TASK INSTRUCTIONS: Given the entries that follow, write out exactly the lines starting at the one containing "初回ファンディング特典「金魚NFT」について📢" and ending at the one containing "先週オフチェーンで配布していた「金魚NFT」を", both ends included, and only those.

--- --- ---

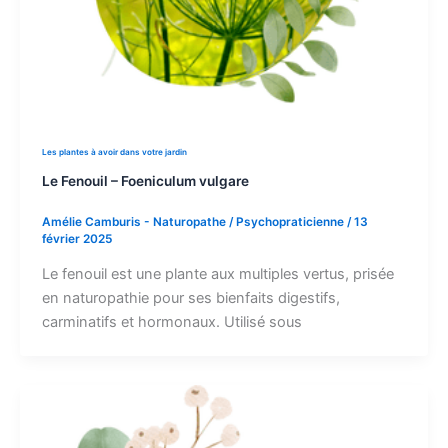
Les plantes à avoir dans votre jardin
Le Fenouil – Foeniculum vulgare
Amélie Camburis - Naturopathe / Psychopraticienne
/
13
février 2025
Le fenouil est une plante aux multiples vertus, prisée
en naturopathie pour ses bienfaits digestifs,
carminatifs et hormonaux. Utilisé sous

--- --- ---

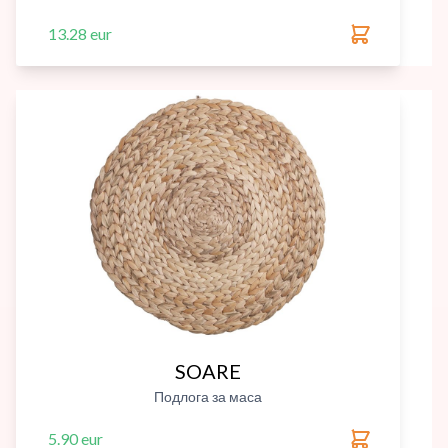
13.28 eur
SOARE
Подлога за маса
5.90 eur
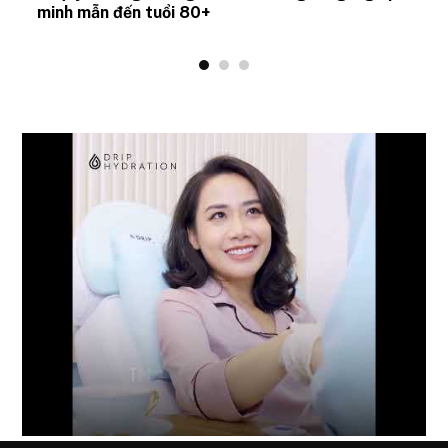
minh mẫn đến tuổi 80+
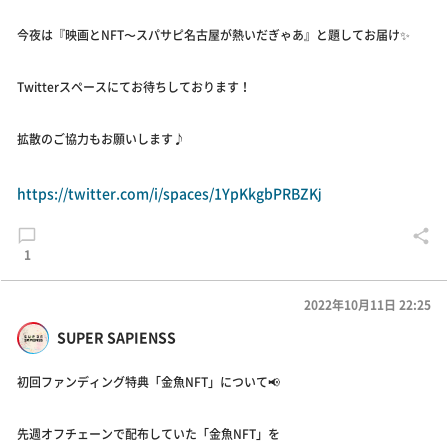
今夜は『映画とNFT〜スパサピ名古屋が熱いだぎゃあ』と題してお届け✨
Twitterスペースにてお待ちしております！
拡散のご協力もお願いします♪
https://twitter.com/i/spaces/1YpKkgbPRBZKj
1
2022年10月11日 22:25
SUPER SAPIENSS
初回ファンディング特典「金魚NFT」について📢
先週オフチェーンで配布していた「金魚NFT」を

--- --- ---

ANSWER SECTION:
初回ファンディング特典「金魚NFT」について📢
先週オフチェーンで配布していた「金魚NFT」を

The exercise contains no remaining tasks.